The Virgin Suicides
We've been meaning to watch this movie ever since we saw Lost in Translation because of the whole Sofia Coppola thing. Add onto that the fact that I have the orriginal score composed by Air, and it is amazing. But it did somethign to the movie. The score is very intense, and the movie not quite so intense. In some ways I'm still up in the air about how I feel about Sofia Coppola as a film maker. She has a very very understated style that sits on a fuzzy line between beautifully skillful and loose. This, unfortunately, but also not surprising since it's her first film, feels a little too loose. It's not a bad movie, but it's not as tightly wound as it ought to be. this is what I was refering to with thte score. The subject matter is quite heavy and passionate and the score reflects this better than the movie with a sound that brings up images of a longing for intimacy and all the chaos that comes from hormones and being a teenager.
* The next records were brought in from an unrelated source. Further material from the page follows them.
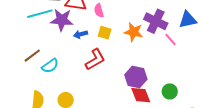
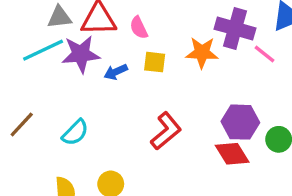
brown line: (32, 56) -> (22, 125), moved
red L-shape: (95, 59) -> (166, 131), moved
purple hexagon: (136, 77) -> (240, 122), moved

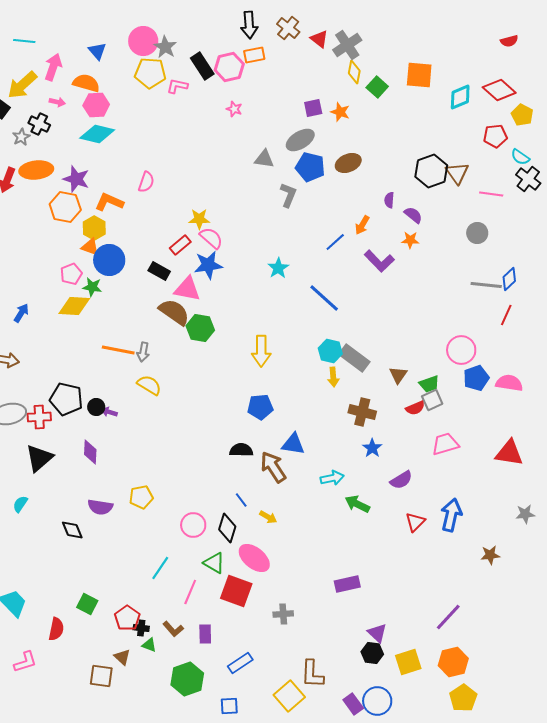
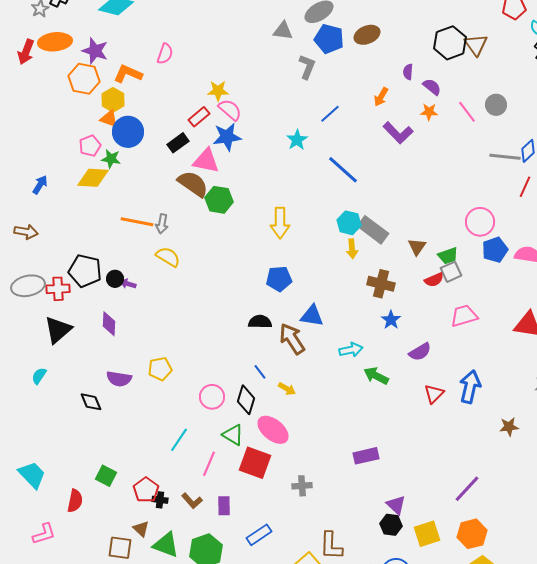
pink line: (491, 194) -> (467, 112), moved, turned 45
blue line: (335, 242) -> (330, 114), moved
black rectangle: (159, 271) -> (178, 143), turned -65
green triangle: (149, 645) -> (166, 545), moved, size x1.8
The movie, however, is more of a cold, impassionate attempt to understand those feelings in a distant retrospect. it's not a bad idea, looking at a group of boys trying to come to grips with the lives and deaths of these girls fifteen years after the fact, watching them acknowledge the impact their fantasies had on their future lives (there is a great comment towards the end, in a voice over, about how none of them were able to find in their wives what they had imagined in the Lisbon girls) but the presentation only comes to the present time of the narrative occasionally for brief talks, interview style, with one character, distancing us from the present plight of the characters, and not totally involving us with the past plight of their story. What this means is that you don't feel like you know any of the characters enough to fully connect with their situation because you don't get to know them enough, except for Trip Fontain who is the one we meet in the present interviews. Alot of really good ideas and presentations here, but what needed tohappen is Sofia needed to pick one and run with it.
Total: 63
1 Comments:
While I would agree about the theoretics of what you're saying, my point was basically that doing so without giving you soemthing else to grasp onto, leves you feeling like you're just sitting and watching pictures move across the screen. I'm talking more from the standpoint of viewer, not analyst. The problem I had was that it was disconnected without allowing us to sympathize with the disconnect, to draw on our own feelings of detatchment and confusion, the times when we've manufactured an alternate reality for the things we're fascinated with but don't really know. This is LFK the film theorist battling with LFK the storyteller. In my mind I think about the movie and say "gosh, I should have liked that so much more" but I felt no sympathy or even emotion for any of the characters except Trip. It's one of those movies that's more fulfilling to talk about the theory and presentation than it is to sit and watch. I felt bad that I didn't like this as much as I felt I should. I'm not saying there's one way to make a movie, but there are certain things that must be taken care of for any movie to be involving. One of those is that you must be able to feel emotion for the characters or the situation. Be it love, hate, sympathy, pity, joy, whatever, we need to feel something for the people and their lives or else, by definition, we don't care about them. If we don't care about them, they become nothing more than meat puppets dancing on screen.